The interviews I am analysing just now are showing me how difficult it can be to escape the complexity and multiple layers of future and present sentences, which can interact, exacerbate each other and cancel each other out.
For example, one participant was recently doing well in the community, seeing her son every day, staying with her mother and was off drugs for this period. She then got indicted for an offence she admits she DID commit, but because witnesses did not turn up, for which she ended up getting admonished. By then, though, she had relapsed and started taking drugs again in prison. Then she was indicted for the offence she was on remand for at the time of the interview. She admits committing this offence, but maintains it was self-defence. After that period of indictment she was released, again because witnesses did not attend, and was given a court date later, but did not turn up, so she was indicted again. At the same time (or this might be at the same time as the previous indictment – it is impossible for me, even reading back over the interview, to make complete sense of it all) she was serving a Community Payback Order. The judge had not wanted to give her one, given her record, but her lawyer had forced his hand by pointing out she had served significant time on remand already, so otherwise would not have been in prison much longer. She engaged well with this CPO and felt it was helping, but because she was indicted she was breached and given 15 months sentence for this breach. This means that, in effect, she has been punished quite severaly (lost a chance at rehabilitation, punished with 15 months imprisonment) for an offence of which she has not yet been proven guilty.
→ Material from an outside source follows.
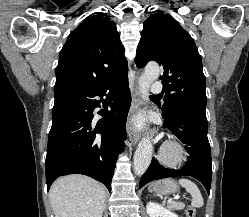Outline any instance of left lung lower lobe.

However, she might serve these 15 months concurrently with her eventual sentence, so that, in effect, it disappears. In the meantime, however, she is back to being homeless because her mother does not want anything to return to her home because she is taking drugs again, and facing significant time in prison depending on the outcome of her trial. Furthermore, she is now recorded as having breached a CPO, making it less likely that she will receive one in the future.
It takes some wherewithal to make sense of such a situation, to keep track of all the possible and actual sentences at the same time. So many people just don’t bother, don’t think about the future, ‘take one day at a time’ and just do this until they are eventually released. However, even on the outside sentences still loom. As one participant said “even when I’m doing well, I’ve always got court cases hanging over me, from the past”. The ties that bind people to the justice system are knotted indeed.